As a feminist, I have to talk to people about these issues. I have a moral responsibility to tell people the story of my parents immigrating to the United States and their struggles when someone believes an incorrect stereotype about Hispanic immigrants. I have a responsibility to inform the people around me about how dangerous laws like Texas’ HB2 are; not just for women, but for their families. I have a responsibility to remind people how important access to safe and legal abortions is. I have a responsibility to explain that my experience as a Mexican-American woman will never be the same as a white man’s.
When my candidate who championed all of these issues (and who has championed these issues for her entire career in public service) was defeated on election night by a man who has only made these issues worse, I couldn’t help but to have some feeling of hopelessness. I, like so many others, spent time canvassing, phone banking, and talking to people about these issues with the hope that I could make a difference this election season. This sting of defeat is not comparable to anything I’ve ever felt before. My heart hurts for the many who will be affected as a result of the people we have elected to create and enforce the laws in this country. As much as we may be feeling despair, it is so important that now, more than ever, we remember to practice self-care.

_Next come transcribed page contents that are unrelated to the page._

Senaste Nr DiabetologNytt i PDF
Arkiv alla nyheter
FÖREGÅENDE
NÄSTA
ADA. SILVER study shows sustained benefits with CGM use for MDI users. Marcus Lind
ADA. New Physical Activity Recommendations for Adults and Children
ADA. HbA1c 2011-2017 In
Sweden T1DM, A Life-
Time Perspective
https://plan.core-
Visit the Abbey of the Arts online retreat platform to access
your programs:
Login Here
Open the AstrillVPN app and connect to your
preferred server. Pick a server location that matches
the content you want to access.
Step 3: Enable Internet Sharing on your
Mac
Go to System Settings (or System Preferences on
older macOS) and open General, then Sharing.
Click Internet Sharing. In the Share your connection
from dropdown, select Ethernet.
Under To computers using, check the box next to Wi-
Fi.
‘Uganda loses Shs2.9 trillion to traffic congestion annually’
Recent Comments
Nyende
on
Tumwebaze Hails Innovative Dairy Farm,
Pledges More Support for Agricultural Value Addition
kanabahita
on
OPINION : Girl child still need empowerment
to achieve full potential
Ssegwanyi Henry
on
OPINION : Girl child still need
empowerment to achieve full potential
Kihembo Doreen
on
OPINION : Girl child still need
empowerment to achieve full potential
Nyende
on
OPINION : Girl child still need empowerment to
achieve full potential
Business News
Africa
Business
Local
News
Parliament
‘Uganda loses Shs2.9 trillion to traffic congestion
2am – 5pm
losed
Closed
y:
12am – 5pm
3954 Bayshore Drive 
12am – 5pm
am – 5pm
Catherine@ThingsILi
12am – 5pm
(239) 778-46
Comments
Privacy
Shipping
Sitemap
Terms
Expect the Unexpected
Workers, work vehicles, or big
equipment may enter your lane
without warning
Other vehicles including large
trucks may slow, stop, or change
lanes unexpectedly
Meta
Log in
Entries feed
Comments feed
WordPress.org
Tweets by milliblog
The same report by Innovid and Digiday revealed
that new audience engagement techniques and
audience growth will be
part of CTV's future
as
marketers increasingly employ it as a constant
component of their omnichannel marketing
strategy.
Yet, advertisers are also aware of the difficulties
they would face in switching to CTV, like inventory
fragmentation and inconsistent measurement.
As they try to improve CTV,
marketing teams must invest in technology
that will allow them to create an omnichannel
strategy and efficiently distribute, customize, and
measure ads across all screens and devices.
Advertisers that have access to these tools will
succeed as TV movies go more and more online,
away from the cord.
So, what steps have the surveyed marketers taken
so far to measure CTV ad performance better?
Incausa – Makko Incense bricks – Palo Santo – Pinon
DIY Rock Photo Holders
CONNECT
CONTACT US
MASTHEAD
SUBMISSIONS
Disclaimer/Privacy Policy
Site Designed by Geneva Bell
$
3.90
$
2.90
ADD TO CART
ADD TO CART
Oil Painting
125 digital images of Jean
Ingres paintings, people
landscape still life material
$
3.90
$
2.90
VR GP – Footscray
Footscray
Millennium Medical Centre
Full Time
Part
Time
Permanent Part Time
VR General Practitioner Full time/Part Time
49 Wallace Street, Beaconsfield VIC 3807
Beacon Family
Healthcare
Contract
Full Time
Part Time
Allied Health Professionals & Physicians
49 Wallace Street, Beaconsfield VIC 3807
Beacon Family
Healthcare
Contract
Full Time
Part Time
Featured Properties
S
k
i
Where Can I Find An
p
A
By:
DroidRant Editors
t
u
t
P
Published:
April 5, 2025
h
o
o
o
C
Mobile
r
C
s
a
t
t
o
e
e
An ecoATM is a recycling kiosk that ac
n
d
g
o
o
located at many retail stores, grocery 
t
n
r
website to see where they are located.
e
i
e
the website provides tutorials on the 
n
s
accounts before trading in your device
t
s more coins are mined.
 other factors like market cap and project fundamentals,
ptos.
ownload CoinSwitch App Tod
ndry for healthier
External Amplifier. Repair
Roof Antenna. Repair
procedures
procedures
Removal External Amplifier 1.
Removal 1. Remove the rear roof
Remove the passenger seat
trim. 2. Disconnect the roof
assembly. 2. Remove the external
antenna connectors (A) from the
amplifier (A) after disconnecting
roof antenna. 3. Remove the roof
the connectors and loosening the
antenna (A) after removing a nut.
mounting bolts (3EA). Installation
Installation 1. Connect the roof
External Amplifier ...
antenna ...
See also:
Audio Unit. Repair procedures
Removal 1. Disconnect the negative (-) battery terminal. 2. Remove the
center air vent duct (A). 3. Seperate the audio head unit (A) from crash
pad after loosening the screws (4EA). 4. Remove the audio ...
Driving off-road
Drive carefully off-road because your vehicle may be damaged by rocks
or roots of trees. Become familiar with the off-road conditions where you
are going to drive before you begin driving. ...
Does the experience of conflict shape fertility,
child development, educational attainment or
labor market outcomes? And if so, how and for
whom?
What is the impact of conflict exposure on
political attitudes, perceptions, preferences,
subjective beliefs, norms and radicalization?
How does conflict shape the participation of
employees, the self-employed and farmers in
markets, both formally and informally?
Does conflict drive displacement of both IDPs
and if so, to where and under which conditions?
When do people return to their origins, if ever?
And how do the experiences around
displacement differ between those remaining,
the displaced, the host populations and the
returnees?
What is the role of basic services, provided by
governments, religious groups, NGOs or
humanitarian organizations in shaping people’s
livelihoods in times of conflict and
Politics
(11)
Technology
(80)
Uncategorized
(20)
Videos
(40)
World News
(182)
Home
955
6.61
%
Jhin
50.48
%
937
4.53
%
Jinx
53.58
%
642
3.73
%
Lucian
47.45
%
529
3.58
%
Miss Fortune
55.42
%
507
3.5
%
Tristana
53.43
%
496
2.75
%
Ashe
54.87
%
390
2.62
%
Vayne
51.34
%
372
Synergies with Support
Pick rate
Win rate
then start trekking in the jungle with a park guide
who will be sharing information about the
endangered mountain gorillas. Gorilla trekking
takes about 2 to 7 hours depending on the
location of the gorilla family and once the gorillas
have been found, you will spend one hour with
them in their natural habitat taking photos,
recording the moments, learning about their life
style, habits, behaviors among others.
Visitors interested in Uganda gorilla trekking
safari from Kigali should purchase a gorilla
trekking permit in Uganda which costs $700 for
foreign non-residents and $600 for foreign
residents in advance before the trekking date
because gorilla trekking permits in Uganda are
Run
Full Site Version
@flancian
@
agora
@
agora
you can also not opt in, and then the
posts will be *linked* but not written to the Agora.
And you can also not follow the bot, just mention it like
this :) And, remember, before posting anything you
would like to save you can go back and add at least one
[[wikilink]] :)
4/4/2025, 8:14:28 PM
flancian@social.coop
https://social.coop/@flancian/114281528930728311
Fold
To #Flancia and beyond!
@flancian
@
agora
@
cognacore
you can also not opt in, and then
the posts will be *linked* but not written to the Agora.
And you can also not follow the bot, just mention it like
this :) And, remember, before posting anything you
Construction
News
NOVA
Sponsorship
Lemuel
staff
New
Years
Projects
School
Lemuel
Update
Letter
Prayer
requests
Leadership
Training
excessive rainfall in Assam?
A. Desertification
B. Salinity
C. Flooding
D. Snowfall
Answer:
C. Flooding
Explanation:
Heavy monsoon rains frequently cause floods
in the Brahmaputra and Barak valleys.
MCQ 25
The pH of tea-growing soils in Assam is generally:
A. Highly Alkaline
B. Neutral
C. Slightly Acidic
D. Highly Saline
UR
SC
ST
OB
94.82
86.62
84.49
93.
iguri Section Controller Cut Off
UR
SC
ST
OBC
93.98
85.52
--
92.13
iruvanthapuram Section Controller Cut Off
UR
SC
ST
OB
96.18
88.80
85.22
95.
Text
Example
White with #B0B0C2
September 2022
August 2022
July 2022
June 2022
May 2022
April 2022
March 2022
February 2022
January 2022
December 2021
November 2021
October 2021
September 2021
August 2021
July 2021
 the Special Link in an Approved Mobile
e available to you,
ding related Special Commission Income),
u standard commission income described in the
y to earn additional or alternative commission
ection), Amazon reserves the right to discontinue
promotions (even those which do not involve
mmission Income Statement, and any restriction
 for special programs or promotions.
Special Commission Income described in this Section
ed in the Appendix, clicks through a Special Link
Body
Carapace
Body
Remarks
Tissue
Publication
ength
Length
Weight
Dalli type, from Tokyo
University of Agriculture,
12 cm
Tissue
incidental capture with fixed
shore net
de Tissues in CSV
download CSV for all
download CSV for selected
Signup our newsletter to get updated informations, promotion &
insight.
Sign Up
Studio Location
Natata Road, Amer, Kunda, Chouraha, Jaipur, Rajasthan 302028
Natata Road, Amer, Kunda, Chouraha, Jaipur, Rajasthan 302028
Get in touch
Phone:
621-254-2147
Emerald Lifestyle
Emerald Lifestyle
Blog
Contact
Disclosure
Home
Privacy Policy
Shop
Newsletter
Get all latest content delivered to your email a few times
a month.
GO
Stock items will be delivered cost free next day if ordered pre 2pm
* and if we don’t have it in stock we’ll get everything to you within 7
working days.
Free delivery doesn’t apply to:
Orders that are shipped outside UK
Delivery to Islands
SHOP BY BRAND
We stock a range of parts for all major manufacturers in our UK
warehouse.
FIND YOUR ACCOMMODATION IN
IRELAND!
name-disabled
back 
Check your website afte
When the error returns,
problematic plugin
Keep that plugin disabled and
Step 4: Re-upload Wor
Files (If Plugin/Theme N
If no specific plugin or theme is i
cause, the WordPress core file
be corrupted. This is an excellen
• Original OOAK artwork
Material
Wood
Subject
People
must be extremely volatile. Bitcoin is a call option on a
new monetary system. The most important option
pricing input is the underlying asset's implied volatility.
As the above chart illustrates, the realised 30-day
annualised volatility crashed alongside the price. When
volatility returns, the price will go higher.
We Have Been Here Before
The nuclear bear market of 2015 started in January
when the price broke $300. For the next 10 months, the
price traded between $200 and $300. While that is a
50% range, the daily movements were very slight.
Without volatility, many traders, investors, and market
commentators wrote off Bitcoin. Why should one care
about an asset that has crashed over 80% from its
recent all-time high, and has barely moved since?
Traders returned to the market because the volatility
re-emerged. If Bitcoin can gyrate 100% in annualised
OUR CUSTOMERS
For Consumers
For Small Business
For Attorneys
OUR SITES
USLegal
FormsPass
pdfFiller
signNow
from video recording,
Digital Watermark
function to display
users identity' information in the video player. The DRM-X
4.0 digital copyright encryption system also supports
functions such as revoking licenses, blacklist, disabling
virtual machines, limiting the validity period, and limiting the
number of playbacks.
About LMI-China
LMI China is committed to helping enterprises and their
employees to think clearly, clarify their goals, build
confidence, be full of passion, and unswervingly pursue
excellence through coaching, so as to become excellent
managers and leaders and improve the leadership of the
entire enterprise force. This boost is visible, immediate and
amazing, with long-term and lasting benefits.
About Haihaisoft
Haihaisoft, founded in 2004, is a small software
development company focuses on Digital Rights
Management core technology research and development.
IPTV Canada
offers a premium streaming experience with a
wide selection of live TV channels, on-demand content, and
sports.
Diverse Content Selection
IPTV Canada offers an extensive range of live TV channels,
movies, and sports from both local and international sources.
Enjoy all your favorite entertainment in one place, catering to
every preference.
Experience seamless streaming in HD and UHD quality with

Feminist work is exhausting and if we don’t take the time to take care of ourselves, we will render ourselves ineffective. Because we need to be able to continue fighting as hard as we can for issues of social inequality, we need to do it right and practice self-care. Here are a few ways we can do that:
1. Come back to your safe spaces.
When I say safe spaces I mean our communities. I have been blessed to have friends who share my ideas and views on social issues and I find comfort in talking to them about the things that frustrate me about the world. It feels nice to come back and just enjoy the fact that some people share the same ideas as you and that you’re not fighting the good fight alone.
2. Take a social media break.
One of the best ways to do coalition work is via social media but it can be trying on your soul to read about the election over and over again. I’m exhausted and at this point, the election is over so dwelling on the results in an unproductive manner is just not worth it.
3. Take some time for yourself.
Go do something fun and non-political. Take a bath, go for a run, eat some chocolate cake, have a bottle of your favorite wine. Whatever it is that you need to do to refuel yourself.
4. Love still trumps hate.
The majority of Americans voted for a country of unity and equality. Period. While some of us may be in a position of privilege where we don’t worry about our livelihoods after the inauguration, there are some with much heavier burdens on their minds. Now more than ever, love your neighbor and treat everyone the way you’d want to be treated. As angry as we feel, we must show compassion and solidarity to one another because if we’re being honest, we need it to heal.
Take the time to process what has happened and take the time to heal. Even though the inauguration isn’t until January and the fight for social justice has been happening for quite some time; we need you now more than ever. So please, rest now and take care of yourself.